PPACA calls for the program, the PPACA reinsurance program, to collect $12 billion in issuer payments for 2014.

Officials at the Center for Consumer Information & Insurance Oversight (CCIIO) say in a memo that the reinsurance program has received just $8.7 billion in payments, or 28 percent less than the amount set by the statute.

Coverage issuers have scheduled another $1 billion in payments to come in by the end of the year.

If the program ends 2015 with $9.7 billion in issuer payments, the program would have 19 percent less funding than expected.

The final total could be less than $9.7 billion, because some issuers have had trouble with counting covered lives, and, in some cases, issuers may still be able to ask for refunds, CCIIO officials say.

This is one of the first times CCIIO has posted data on actual PPACA program revenue.

CCIIO is an arm of the Centers for Medicare & Medicaid Services (CMS), which is, in turn, part of the U.S. Department of Health and Human Services (HHS). HHS created CCIIO to handle the PPACA provisions and programs that affect the commercial health insurance market.

The drafters of PPACA tried to help insurers cope with effects of new PPACA underwriting restrictions, and encourage them to keep prices low, by creating the "three R's": a three-year risk corridors program that's supposed to use cash from successful carriers to help carriers with poor underwriting results; a permanent risk-adjustment program that's supposed to use cash from carriers with low-risk enrollees to help carriers with high-risk enrollees; and a three-year reinsurance program that's supposed to use cash from most health coverage providers to help PPACA-compliant plans handle the bills for patients with catastrophic claims.

Affected coverage issuers were supposed to fund the reinsurance program for the 2014 coverage year by paying a total of $63 per life covered in 2014. The affected coverage issuers were supposed to send CMS the 2014 enrollment counts they would use to make the payments by Dec. 5, 2014.

The issuers could choose between sending CMS $63 per 2014 covered life by Jan. 15, 2015, or by sending CMS $52.50 per life by Jan. 15, 2015, and another $10.50 per life by Nov. 15, 2015.

HHS was planning to use just $10 billion of the reinsurance revenue to pay reinsurance claims.

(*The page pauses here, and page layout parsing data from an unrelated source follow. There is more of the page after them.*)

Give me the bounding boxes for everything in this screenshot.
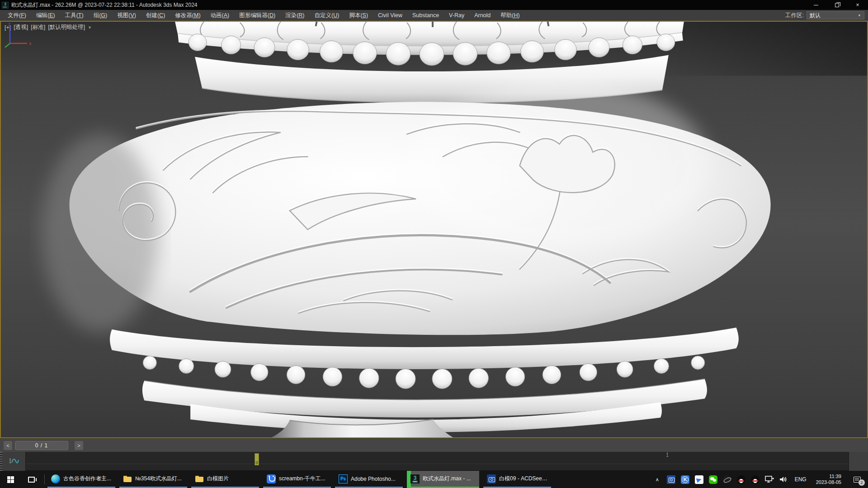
taskbar-divider [44, 474, 45, 484]
edge-browser-icon [51, 474, 60, 483]
menu-item[interactable]: 工具(T) [60, 10, 89, 21]
clock-time: 11:39 [816, 474, 841, 479]
wechat-icon [709, 475, 717, 484]
start-button[interactable] [0, 471, 21, 488]
notification-badge: 2 [859, 479, 865, 486]
tray-k-app[interactable]: K [680, 471, 691, 488]
chevron-down-icon: ▼ [858, 14, 861, 18]
taskbar-app-photoshop[interactable]: Ps Adobe Photosho... [335, 471, 403, 488]
menu-item[interactable]: 动画(A) [206, 10, 235, 21]
menu-item[interactable]: 组(G) [89, 10, 113, 21]
workspace-value: 默认 [810, 12, 821, 19]
ring-planet-app-icon [723, 475, 731, 484]
tray-expand-button[interactable]: ∧ [652, 471, 663, 488]
menu-item[interactable]: 视图(V) [112, 10, 141, 21]
svg-text:x: x [29, 41, 32, 46]
menu-item[interactable]: 修改器(M) [170, 10, 205, 21]
taskbar-app-acdsee[interactable]: 白模09 - ACDSee ... [483, 471, 551, 488]
next-frame-button[interactable]: > [75, 441, 83, 450]
perspective-viewport[interactable]: [+] [透视] [标准] [默认明暗处理] ▼ z x [0, 21, 868, 438]
minimize-button[interactable] [806, 0, 826, 10]
menu-item[interactable]: 帮助(H) [495, 10, 524, 21]
windows-taskbar: 古色谷香创作者主... №354欧式水晶灯... 白模图片 screambn-千… [0, 471, 868, 488]
mini-curve-editor-button[interactable] [2, 452, 26, 471]
track-bar-row: 0 1 [0, 452, 868, 471]
track-bar-line [26, 464, 849, 464]
language-indicator[interactable]: ENG [792, 476, 809, 483]
tray-volume[interactable] [778, 471, 789, 488]
menu-item[interactable]: 自定义(U) [310, 10, 344, 21]
3dsmax-app-icon: 3MAX [2, 2, 9, 9]
speaker-icon [779, 475, 788, 483]
action-center-button[interactable]: 2 [848, 471, 866, 488]
taskbar-clock[interactable]: 11:39 2023-08-05 [812, 474, 845, 485]
current-frame-display[interactable]: 0 / 1 [15, 441, 68, 450]
menu-item[interactable]: 文件(F) [3, 10, 31, 21]
qq-icon [751, 475, 760, 484]
3dsmax-taskbar-icon: 3MAX [410, 474, 420, 483]
tray-plane-app[interactable] [694, 471, 705, 488]
time-slider-row: < 0 / 1 > [0, 438, 868, 452]
frame-tick-1: 1 [665, 453, 670, 458]
menu-item[interactable]: Substance [407, 10, 444, 21]
windows-logo-icon [7, 476, 14, 483]
track-bar[interactable]: 0 1 [26, 452, 849, 471]
qq-icon [737, 475, 745, 484]
menu-item[interactable]: 渲染(R) [280, 10, 309, 21]
tray-qq-1[interactable] [736, 471, 747, 488]
system-tray: ∧ K ENG 11:39 2023-08-05 [652, 471, 868, 488]
menu-bar: 文件(F)编辑(E)工具(T)组(G)视图(V)创建(C)修改器(M)动画(A)… [0, 10, 868, 21]
workspace-select[interactable]: 默认 ▼ [807, 11, 864, 19]
window-controls: × [806, 0, 868, 10]
tray-network[interactable] [764, 471, 775, 488]
svg-text:z: z [8, 22, 11, 27]
restore-icon [835, 3, 839, 7]
previous-frame-button[interactable]: < [4, 441, 12, 450]
tray-wechat[interactable] [708, 471, 719, 488]
title-bar: 3MAX 欧式水晶灯.max - 262.26M @ 2023-07-22 22… [0, 0, 868, 10]
k-app-icon: K [681, 475, 689, 484]
chevron-up-icon: ∧ [656, 477, 659, 483]
paper-plane-app-icon [695, 475, 703, 484]
curve-editor-icon [9, 457, 19, 465]
restore-button[interactable] [826, 0, 847, 10]
tray-ring-app[interactable] [722, 471, 733, 488]
window-title: 欧式水晶灯.max - 262.26M @ 2023-07-22 22:38:1… [11, 1, 198, 9]
taskbar-app-folder-354[interactable]: №354欧式水晶灯... [119, 471, 187, 488]
tray-qq-2[interactable] [750, 471, 761, 488]
taskbar-app-edge[interactable]: 古色谷香创作者主... [47, 471, 115, 488]
close-button[interactable]: × [847, 0, 868, 10]
qianniu-icon [267, 474, 276, 483]
minimize-icon [814, 5, 818, 5]
menu-items: 文件(F)编辑(E)工具(T)组(G)视图(V)创建(C)修改器(M)动画(A)… [0, 10, 525, 21]
trackbar-right-panel [849, 452, 868, 471]
acdsee-icon [487, 474, 496, 483]
folder-icon [195, 474, 204, 483]
photoshop-icon: Ps [339, 474, 348, 483]
menu-item[interactable]: Arnold [469, 10, 495, 21]
menu-item[interactable]: Civil View [373, 10, 407, 21]
clock-date: 2023-08-05 [816, 479, 841, 485]
menu-item[interactable]: 图形编辑器(D) [234, 10, 280, 21]
workspace-label: 工作区: [785, 12, 804, 19]
tray-acdsee[interactable] [666, 471, 677, 488]
menu-item[interactable]: 编辑(E) [31, 10, 60, 21]
time-slider-marker[interactable]: 0 [255, 453, 259, 465]
menu-item[interactable]: V-Ray [444, 10, 469, 21]
taskbar-app-folder-baimo[interactable]: 白模图片 [191, 471, 259, 488]
taskbar-app-qianniu[interactable]: screambn-千牛工... [263, 471, 331, 488]
menu-item[interactable]: 创建(C) [141, 10, 170, 21]
close-icon: × [856, 2, 859, 8]
acdsee-tray-icon [667, 475, 675, 484]
world-axis-gizmo: z x [1, 22, 867, 437]
menu-item[interactable]: 脚本(S) [344, 10, 373, 21]
folder-icon [123, 474, 132, 483]
taskbar-app-3dsmax[interactable]: 3MAX 欧式水晶灯.max - ... [407, 471, 479, 488]
task-view-icon [28, 477, 35, 483]
task-view-button[interactable] [21, 471, 42, 488]
workspace-area: 工作区: 默认 ▼ [785, 11, 868, 19]
network-display-icon [764, 475, 774, 483]
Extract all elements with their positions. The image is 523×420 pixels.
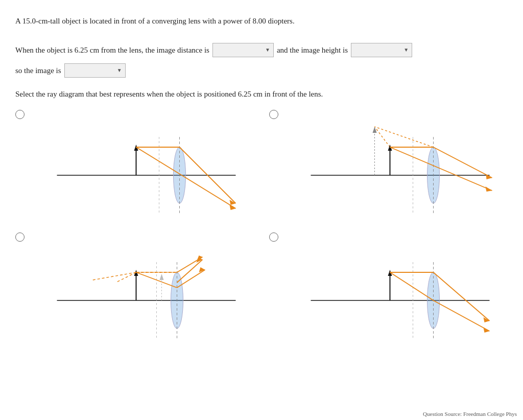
option1-row [15, 109, 254, 221]
page: A 15.0-cm-tall object is located in fron… [0, 0, 523, 420]
svg-line-9 [136, 147, 236, 208]
diagrams-grid [15, 109, 508, 344]
image-type-dropdown[interactable]: ▼ [64, 63, 126, 78]
svg-line-54 [390, 272, 434, 300]
dropdown-arrow3: ▼ [117, 65, 122, 76]
diagram2-svg [282, 109, 508, 221]
radio-option4[interactable] [269, 232, 278, 242]
diagram3-svg [29, 231, 254, 344]
fill-in-row1: When the object is 6.25 cm from the lens… [15, 42, 508, 58]
image-distance-dropdown[interactable]: ▼ [212, 43, 274, 57]
option3-row [15, 231, 254, 344]
label-and: and the image height is [277, 42, 348, 58]
radio-option1[interactable] [15, 110, 25, 119]
svg-line-15 [375, 127, 434, 147]
dropdown-arrow2: ▼ [403, 45, 409, 55]
diagram-cell-2 [269, 109, 508, 221]
diagram4-svg [282, 231, 508, 344]
diagram-cell-1 [15, 109, 254, 221]
diagram1-svg [29, 109, 254, 221]
radio-option2[interactable] [269, 110, 278, 119]
option4-row [269, 231, 508, 344]
image-height-dropdown[interactable]: ▼ [351, 43, 412, 57]
svg-line-52 [434, 272, 490, 321]
fill-in-row2: so the image is ▼ [15, 63, 508, 78]
svg-marker-44 [160, 274, 164, 280]
svg-line-55 [434, 300, 490, 331]
footer-attribution: Question Source: Freedman College Phys [423, 411, 517, 417]
svg-line-24 [390, 147, 492, 191]
select-instruction: Select the ray diagram that best represe… [15, 88, 508, 100]
label-when: When the object is 6.25 cm from the lens… [15, 42, 209, 58]
diagram-cell-3 [15, 231, 254, 344]
svg-marker-25 [486, 186, 492, 192]
dropdown-arrow1: ▼ [265, 45, 270, 55]
label-so: so the image is [15, 63, 61, 78]
svg-line-37 [93, 272, 136, 280]
option2-row [269, 109, 508, 221]
diagram-cell-4 [269, 231, 508, 344]
svg-marker-18 [373, 127, 377, 133]
problem-statement: A 15.0-cm-tall object is located in fron… [15, 15, 508, 27]
svg-line-22 [434, 147, 492, 178]
radio-option3[interactable] [15, 232, 25, 242]
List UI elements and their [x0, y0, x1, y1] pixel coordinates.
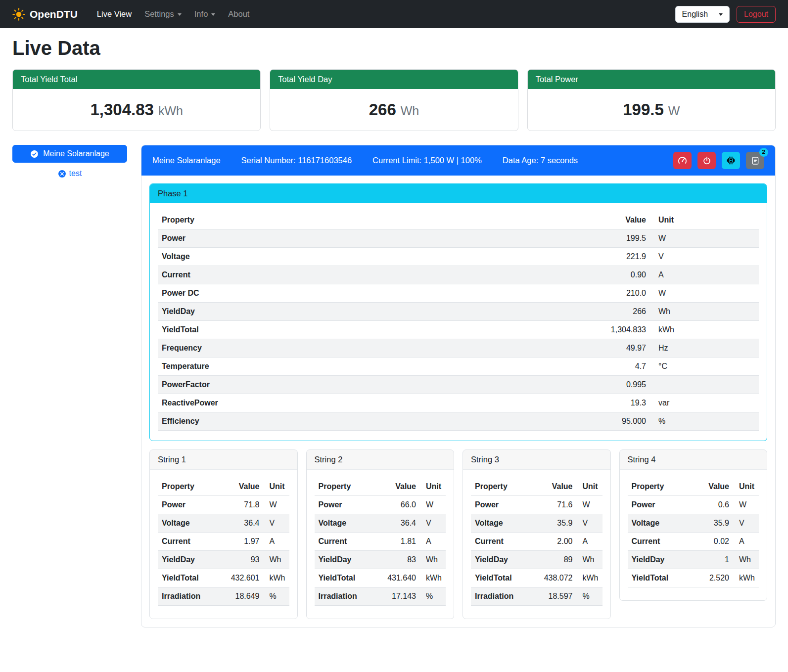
data-table: PropertyValueUnitPower66.0WVoltage36.4VC…: [315, 478, 446, 606]
value-cell: 93: [217, 551, 264, 569]
data-table: PropertyValueUnitPower71.6WVoltage35.9VC…: [471, 478, 603, 606]
property-cell: Current: [471, 533, 530, 551]
unit-cell: V: [264, 514, 289, 533]
unit-cell: A: [733, 533, 759, 551]
property-cell: Efficiency: [158, 412, 452, 431]
property-cell: PowerFactor: [158, 376, 452, 394]
nav-item-label: Info: [194, 9, 208, 19]
power-toggle-button[interactable]: [697, 152, 716, 169]
table-row: Voltage35.9V: [628, 514, 759, 533]
inverter-select-meine-solaranlage[interactable]: Meine Solaranlage: [12, 145, 127, 163]
table-row: Power66.0W: [315, 496, 446, 514]
property-cell: Current: [628, 533, 692, 551]
property-cell: Power: [471, 496, 530, 514]
device-info-button[interactable]: [722, 152, 740, 169]
table-header-row: PropertyValueUnit: [158, 211, 759, 229]
unit-cell: V: [420, 514, 446, 533]
unit-cell: kWh: [577, 569, 603, 587]
property-cell: YieldTotal: [471, 569, 530, 587]
event-log-button[interactable]: 2: [746, 152, 764, 169]
unit-cell: kWh: [733, 569, 759, 587]
string-card-title: String 1: [150, 450, 297, 470]
unit-cell: W: [264, 496, 289, 514]
summary-card-body: 199.5W: [528, 89, 775, 131]
table-row: PowerFactor0.995: [158, 376, 759, 394]
table-row: YieldDay266Wh: [158, 303, 759, 321]
unit-cell: kWh: [650, 321, 759, 339]
value-cell: 210.0: [452, 284, 650, 303]
logout-button[interactable]: Logout: [737, 6, 776, 23]
inverter-serial: Serial Number: 116171603546: [241, 156, 352, 165]
property-cell: Power: [628, 496, 692, 514]
value-cell: 199.5: [452, 229, 650, 248]
value-cell: 1.97: [217, 533, 264, 551]
column-header-value: Value: [452, 211, 650, 229]
table-row: Power0.6W: [628, 496, 759, 514]
column-header-property: Property: [158, 478, 217, 496]
value-cell: 0.02: [692, 533, 733, 551]
column-header-unit: Unit: [577, 478, 603, 496]
value-cell: 266: [452, 303, 650, 321]
string-card-1: String 1 PropertyValueUnitPower71.8WVolt…: [149, 449, 298, 619]
property-cell: Voltage: [315, 514, 374, 533]
value-cell: 95.000: [452, 412, 650, 431]
nav-item-info[interactable]: Info: [188, 5, 222, 23]
property-cell: YieldTotal: [158, 321, 452, 339]
chevron-down-icon: [178, 13, 182, 16]
table-row: YieldTotal1,304.833kWh: [158, 321, 759, 339]
inverter-data-age: Data Age: 7 seconds: [503, 156, 578, 165]
unit-cell: [650, 376, 759, 394]
summary-card-unit: Wh: [401, 104, 419, 118]
nav-item-live-view[interactable]: Live View: [91, 5, 138, 23]
column-header-unit: Unit: [650, 211, 759, 229]
cpu-icon: [726, 156, 736, 165]
table-header-row: PropertyValueUnit: [628, 478, 759, 496]
table-row: Voltage221.9V: [158, 248, 759, 266]
nav-item-label: About: [228, 9, 249, 19]
table-row: Voltage36.4V: [315, 514, 446, 533]
unit-cell: A: [650, 266, 759, 284]
value-cell: 1,304.833: [452, 321, 650, 339]
navbar-right: English Logout: [675, 6, 776, 23]
unit-cell: W: [650, 284, 759, 303]
value-cell: 19.3: [452, 394, 650, 412]
property-cell: Current: [158, 266, 452, 284]
data-table: PropertyValueUnitPower0.6WVoltage35.9VCu…: [628, 478, 759, 587]
language-select[interactable]: English: [675, 6, 730, 23]
table-row: Current2.00A: [471, 533, 603, 551]
inverter-select-test[interactable]: test: [12, 169, 127, 178]
table-row: YieldTotal2.520kWh: [628, 569, 759, 587]
power-limit-button[interactable]: [673, 152, 692, 169]
nav-item-about[interactable]: About: [222, 5, 256, 23]
string-table-1: PropertyValueUnitPower71.8WVoltage36.4VC…: [150, 470, 297, 619]
table-row: Efficiency95.000%: [158, 412, 759, 431]
table-row: YieldDay89Wh: [471, 551, 603, 569]
inverter-panel-body: Phase 1 PropertyValueUnitPower199.5WVolt…: [141, 176, 775, 627]
gauge-icon: [678, 156, 687, 165]
unit-cell: Wh: [264, 551, 289, 569]
column-header-value: Value: [530, 478, 577, 496]
column-header-value: Value: [373, 478, 420, 496]
property-cell: YieldDay: [158, 303, 452, 321]
property-cell: Irradiation: [471, 587, 530, 606]
value-cell: 18.649: [217, 587, 264, 606]
value-cell: 0.995: [452, 376, 650, 394]
property-cell: Voltage: [628, 514, 692, 533]
inverter-panel-header: Meine Solaranlage Serial Number: 1161716…: [141, 145, 775, 176]
table-row: Current1.97A: [158, 533, 289, 551]
brand[interactable]: OpenDTU: [12, 8, 78, 21]
column-header-unit: Unit: [733, 478, 759, 496]
value-cell: 17.143: [373, 587, 420, 606]
language-select-value: English: [682, 10, 708, 19]
inverter-sidebar: Meine Solaranlage test: [12, 145, 127, 178]
data-table: PropertyValueUnitPower199.5WVoltage221.9…: [158, 211, 759, 431]
value-cell: 2.520: [692, 569, 733, 587]
string-card-3: String 3 PropertyValueUnitPower71.6WVolt…: [463, 449, 611, 619]
property-cell: Current: [158, 533, 217, 551]
nav-item-settings[interactable]: Settings: [138, 5, 188, 23]
column-header-unit: Unit: [264, 478, 289, 496]
string-card-title: String 4: [620, 450, 767, 470]
column-header-value: Value: [692, 478, 733, 496]
unit-cell: V: [650, 248, 759, 266]
nav-links: Live View Settings Info About: [91, 5, 256, 23]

It was hoping to send $2 billion in excess revenue to the U.S. Treasury Department, to help the federal government pay its bills.

If the reinsurance program collects less than $10 billion, "the first $10 billion in contributions collected will be allocated wholly for reinsurance payments to issuers of non-grandfathered reinsurance-eligible individual market plans," officials say.

State officials have noted that reinsurance claims may be lower than expected for 2014, because only fully PPACA-compliant plans can participate in the reinsurance program, and many consumers were still in old-rule plans in 2014.